Biden’s first debate performance raised alarm among some Democrats and supporters, with the president at times showing difficulty stringing ideas together and often appearing slack-jawed.
A rising number of Democratic voters, along with some unnamed lawmakers, have called on Biden to allow a different candidate to take the party’s nomination. But on the record, no lawmaker has said they want Biden off the ticket.
“There is no lack of talent or capacity in the Democratic Party. But there is a lack of coherence and confidence,” Klein wrote. “What is the party for? Newsom’s comments on Thursday implied that the party’s function was to support Biden.”
Klein was one of the earliest voices in major media to argue that Biden shouldn’t run again.
He argued that beyond Biden himself, blame for his campaign’s precarious position lies just as much with the party establishment as anyone else.

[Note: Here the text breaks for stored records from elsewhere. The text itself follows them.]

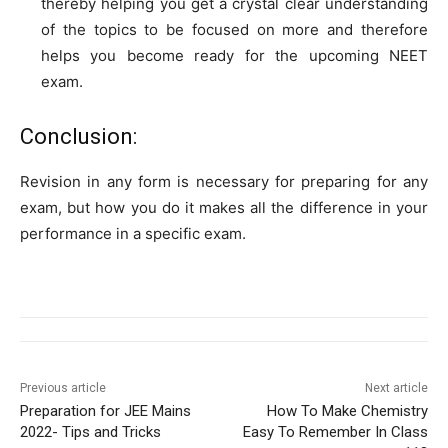
thereby helping you get a crystal clear understanding
of the topics to be focused on more and therefore
helps you become ready for the upcoming NEET
exam.
Conclusion:
Revision in any form is necessary for preparing for any
exam, but how you do it makes all the difference in your
performance in a specific exam.
Previous article
Next article
Preparation for JEE Mains
How To Make Chemistry
2022- Tips and Tricks
Easy To Remember In Class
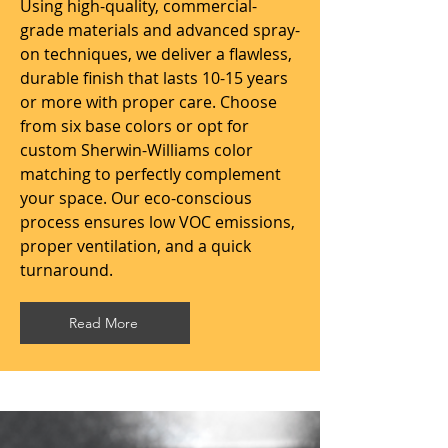
Using high-quality, commercial-
grade materials and advanced spray-
on techniques, we deliver a flawless,
durable finish that lasts 10-15 years
or more with proper care. Choose
from six base colors or opt for
custom Sherwin-Williams color
matching to perfectly complement
your space. Our eco-conscious
process ensures low VOC emissions,
proper ventilation, and a quick
turnaround.
Read More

“It was a choice to support Biden in running for re-election, despite poll after poll showing supermajorities of the American people thought he was too old to serve a second term,” he wrote Sunday.
“It was a choice, if an understandable one, for zero major Democrats to run against him in the primaries, even as polls showed majorities of Democratic voters didn’t want Biden to run again,” he continued. “It was a choice, if top Democrats and the White House believed Harris too weak to run or govern in Biden’s place, to do nothing about it.”
“But rather than act as a check on Biden’s decisions and ambitions, the party has become an enabler of them. An enforcer of them,” Klein wrote. “It is giving the American people an option they do not want and then threatening them with the end of democracy if they do not take it. Democrats like to say that democracy is on the ballot. But it isn’t. Biden is on the ballot.”
Despite the grim outlook, and polling figures that show concern about how voters reacted to the debate, Klein said he’s still optimistic about the upcoming Democratic convention.
“No path now is without risk,” he continued. “An open convention would be a risk. Nominating Harris would be a risk. To run an 81-year-old with a 38 percent approval rating who just got trounced in the first debate would be a risk.”